The big woman was frankly amazed.
“They be sayin’ that yer crazy,” she said hesitatingly.
Paudeen laughed shrilly. “That’s all they know,” he cried, “ What did I want to be slavin’ for wid jus’ meself to keep. This was all very well when I did n’t want to make no money. But I’d have ye know that I was counted the cliverest shoemaker in the County Dublin, and if me body’s a little twisted, me hands is as soople as iver. Davie’ll be a gintleman.”
“ Then yer goin’ to keep him ? ”
“ Course, I’m goin’ to keep him,” cried Paudeen, exasperated. “ Ye can just lave him in the mornin’ for good.”
“ Oh, I’m willin’ to leave him,” said the big woman relievedly. “ If yer not able to keep him, you can put him in a home.”
“ If I’m not able to keep him! ” scoffed Paudeen after her retreating figure.

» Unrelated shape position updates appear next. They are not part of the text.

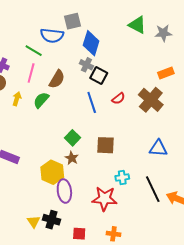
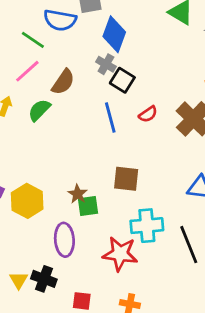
pink line: (31, 73) -> (27, 71), turned 30
green square: (73, 138) -> (88, 206), moved, turned 35
yellow hexagon: (52, 172) -> (27, 201), moved
cyan cross: (122, 177) -> (147, 226), size x1.6

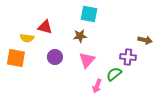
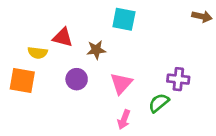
brown star: (80, 36) -> (96, 50), moved
brown arrow: (145, 40) -> (202, 16), moved
pink arrow: (97, 86) -> (124, 120), moved

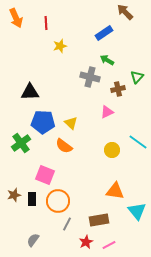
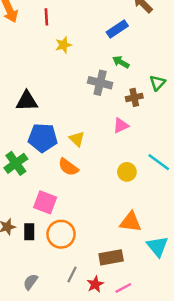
gray line: (67, 224) -> (72, 274), moved

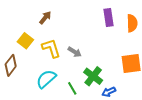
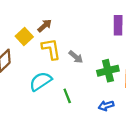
brown arrow: (45, 18) -> (45, 26), moved
green cross: (93, 76) -> (108, 71), moved, turned 30

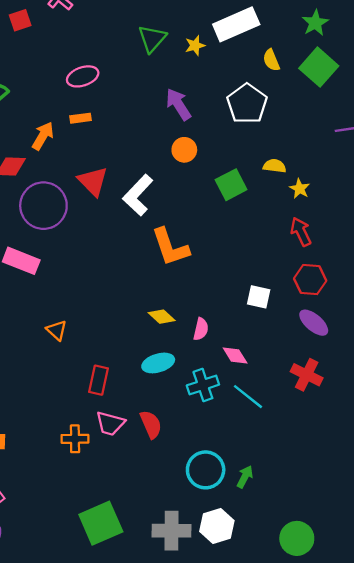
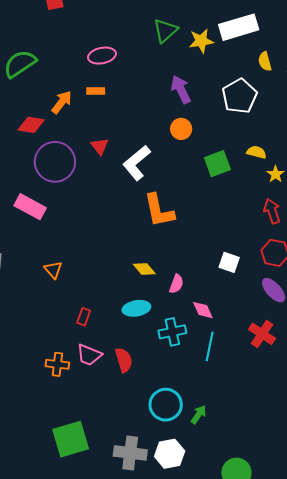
yellow star: (195, 45) -> (201, 41), size x1.4
red triangle: (93, 181) -> (100, 146), size x0.7
red rectangle: (98, 380) -> (84, 317), size x0.7
cyan line: (248, 397) -> (210, 346), turned 56

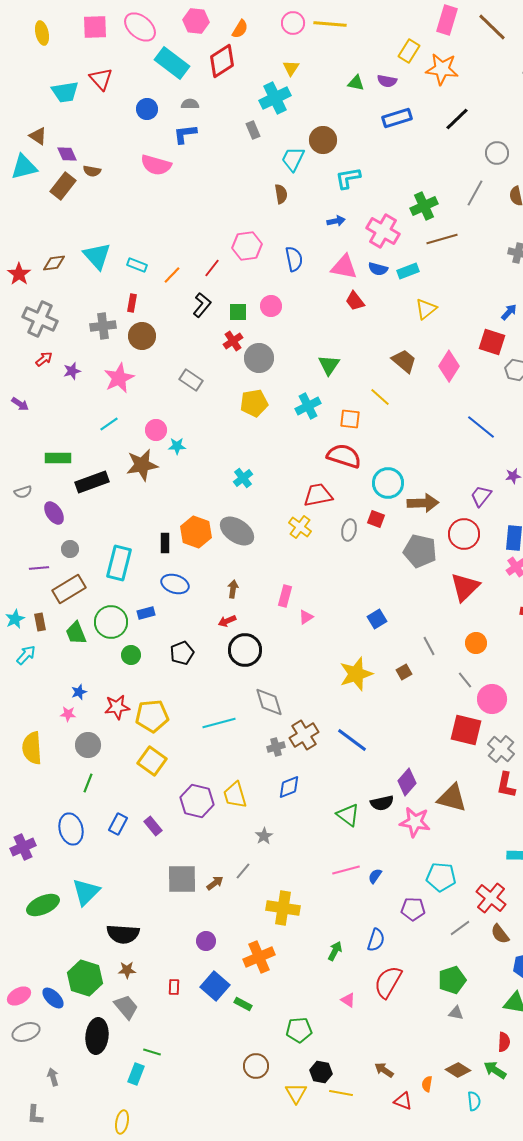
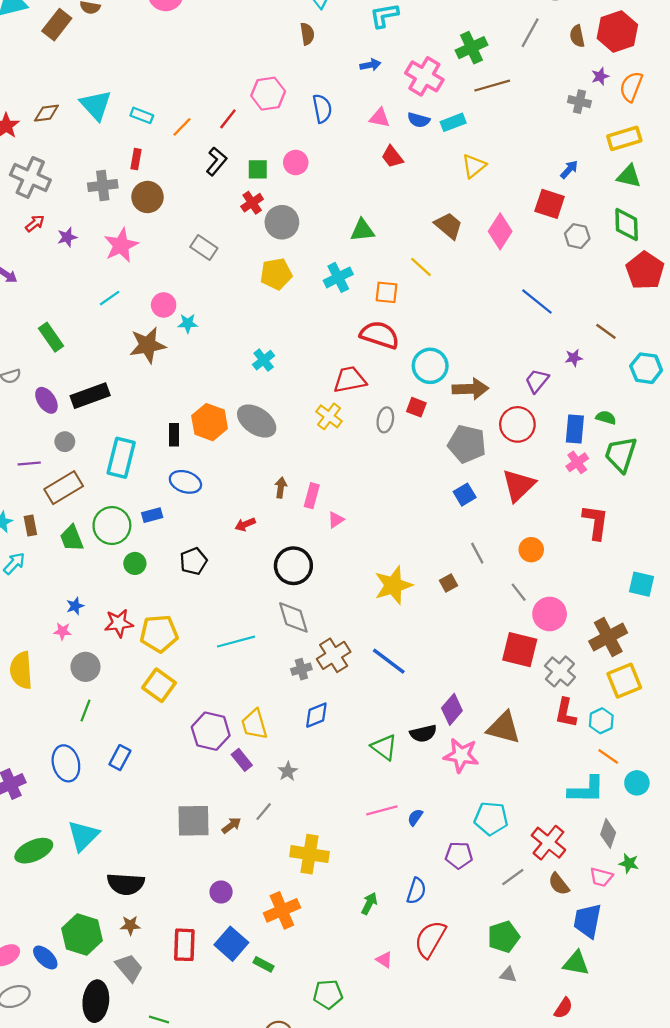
pink triangle: (344, 267) -> (380, 118), size x0.7
green triangle: (329, 365) -> (362, 230), turned 50
green rectangle: (58, 458) -> (51, 337), turned 55
black rectangle: (92, 482) -> (90, 396), moved
brown arrow: (233, 589) -> (281, 488), moved
blue square: (377, 619) -> (465, 495), moved
black circle: (245, 650) -> (293, 566), moved
purple rectangle: (153, 826) -> (242, 760), moved
red rectangle: (174, 987) -> (184, 945), size x1.8
red semicircle: (504, 1042) -> (563, 1008), turned 30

For all the old dreams had come back. Paudeen looked disdainfully about the dark little basement room which had so long contented him. In his mind’s eye, he saw shining plate-glass windows, behind which stood row upon row of the fine ordered work he knew himself capable of doing. And his name should be on those shining windows, his name and another.
In the morning when Dave came in, he found Paudeen with a little pot of black paint beside him and a brush in his hand. He had finished painting some letters on a piece of thin white board. Holding the board at arm’s length, he was gazing at it admiringly.
“ What d ’ye think o’ that, Davie ? ” he chuckled.
“ What is it? ” asked Dave.
“ I was forgettin’ that ye can’t read yit. Listen, and I’ll tell ye what it is, — P-a-y-d-e-n, that’s me, an’ S-u-n, that’s you. Paudeen & Son. As soon as the paint’s dry I’ll tack it up outside, an’ when we move to a reel shop, we’ll have our names on the big glass windas in goold letters a foot long. Paudeen & Son, that’s me an’ you, alanna.”